The job is to find each line in the entries holding the string "Subscribe" and copy that line.

········

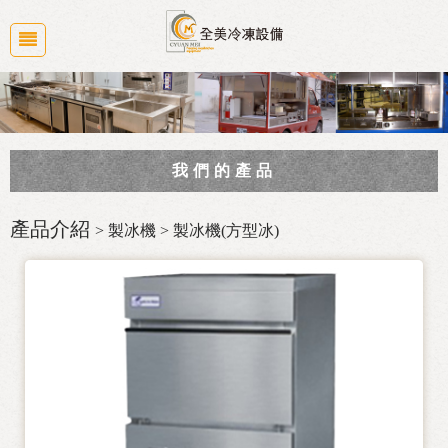
我們的產品
商業廚房規劃
產品介紹
> 製冰機 > 製冰機(方型冰)
冷凍冷藏冰箱系列
大廚房設備
食品機械
白鐵水槽/工作台/桌子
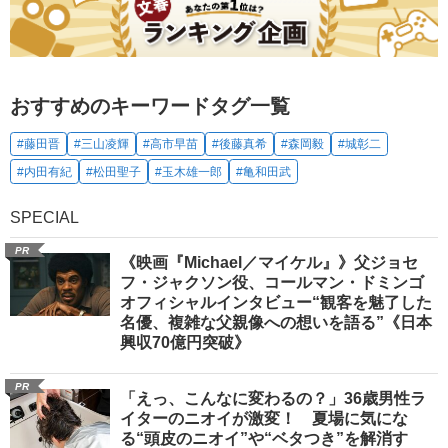
おすすめのキーワードタグ一覧
#藤田晋
#三山凌輝
#高市早苗
#後藤真希
#森岡毅
#城彰二
#内田有紀
#松田聖子
#玉木雄一郎
#亀和田武
SPECIAL
PR
《映画『Michael／マイケル』》父ジョセ
フ・ジャクソン役、コールマン・ドミンゴ
オフィシャルインタビュー“観客を魅了した
名優、複雑な父親像への想いを語る”《日本
興収70億円突破》
PR
「えっ、こんなに変わるの？」36歳男性ラ
イターのニオイが激変！ 夏場に気にな
る“頭皮のニオイ”や“ベタつき”を解消す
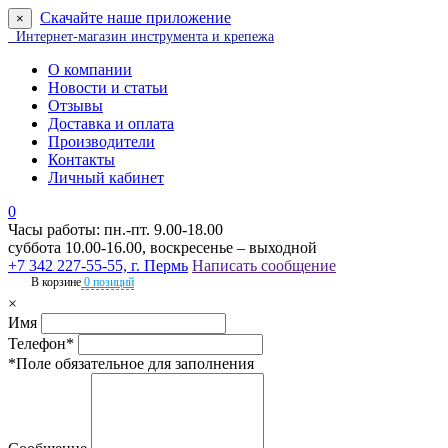
Скачайте наше приложение
×
Интернет-магазин инструмента и крепежа
О компании
Новости и статьи
Отзывы
Доставка и оплата
Производители
Контакты
Личный кабинет
0
Часы работы: пн.-пт. 9.00-18.00
суббота 10.00-16.00, воскресенье – выходной
+7 342 227-55-55, г. Пермь
Написать сообщение
В корзине
0 позиций
×
Имя
Телефон*
*Поле обязательное для заполнения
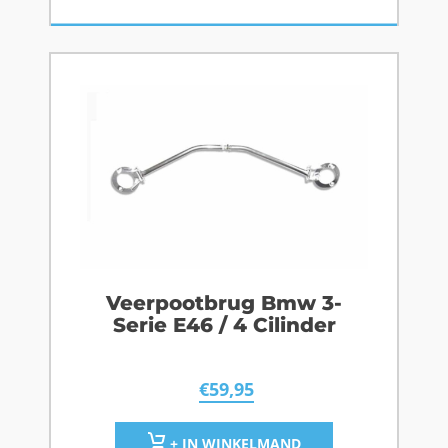
Veerpootbrug Bmw 3-
Serie E46 / 4 Cilinder
€
59,95
+ IN WINKELMAND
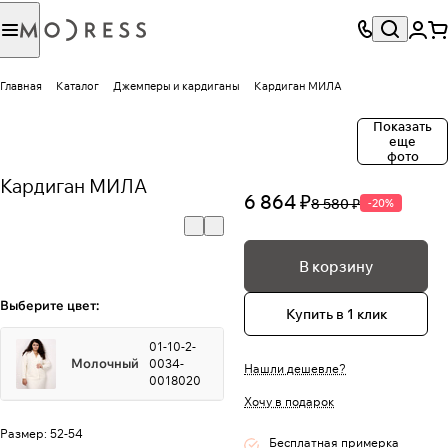
Главная
Каталог
Джемперы и кардиганы
Кардиган МИЛА
Показать
еще
фото
Кардиган МИЛА
6 864 ₽
8 580 ₽
-20%
В корзину
Выберите цвет:
Купить в 1 клик
01-10-2-
Молочный
0034-
Нашли дешевле?
0018020
Хочу в подарок
Размер:
52-54
Бесплатная примерка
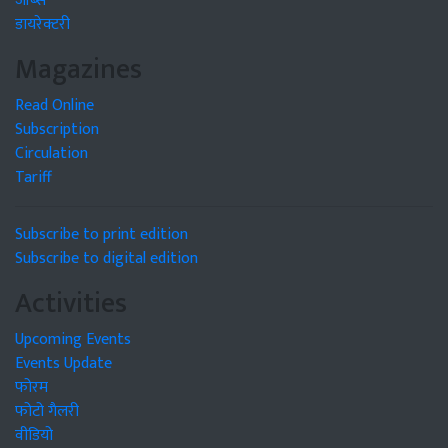
जॉब्स
डायरेक्टरी
Magazines
Read Online
Subscription
Circulation
Tariff
Subscribe to print edition
Subscribe to digital edition
Activities
Upcoming Events
Events Update
फोरम
फोटो गैलरी
वीडियो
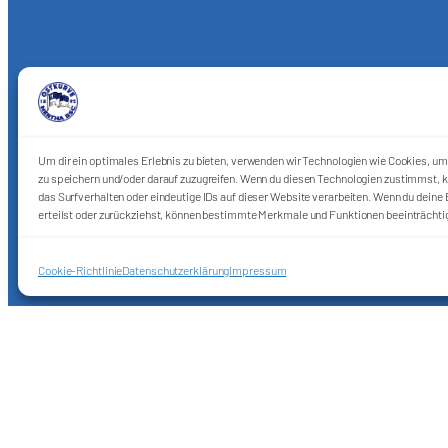
Um dir ein optimales Erlebnis zu bieten, verwenden wir Technologien wie Cookies, u
zu speichern und/oder darauf zuzugreifen. Wenn du diesen Technologien zustimmst, k
das Surfverhalten oder eindeutige IDs auf dieser Website verarbeiten. Wenn du deine E
erteilst oder zurückziehst, können bestimmte Merkmale und Funktionen beeinträchti
Cookie-Richtlinie
Datenschutzerklärung
Impressum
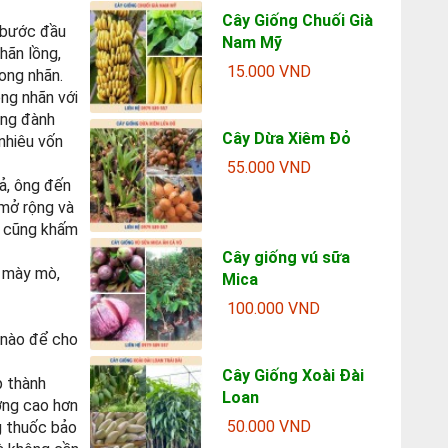
Cây Giống Chuối Già
 bước đầu
Nam Mỹ
hãn lồng,
15.000 VND
long nhãn.
ng nhãn với
ông đành
Cây Dừa Xiêm Đỏ
 nhiêu vốn
55.000 VND
uả, ông đến
 mở rộng và
h cũng khấm
Cây giống vú sữa
c mày mò,
Mica
100.000 VND
i nào để cho
Cây Giống Xoài Đài
p thành
Loan
ượng cao hơn
50.000 VND
g thuốc bảo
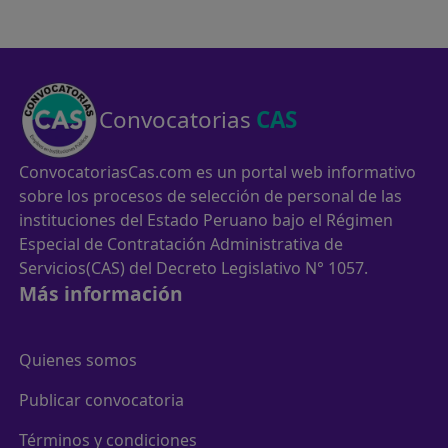
Convocatorias
CAS
ConvocatoriasCas.com es un portal web informativo
sobre los procesos de selección de personal de las
instituciones del Estado Peruano bajo el Régimen
Especial de Contratación Administrativa de
Servicios(CAS) del Decreto Legislativo N° 1057.
Más información
Quienes somos
Publicar convocatoria
Términos y condiciones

········

▶ _SOLUTION_:
Subscribe to print edition
Subscribe to digital edition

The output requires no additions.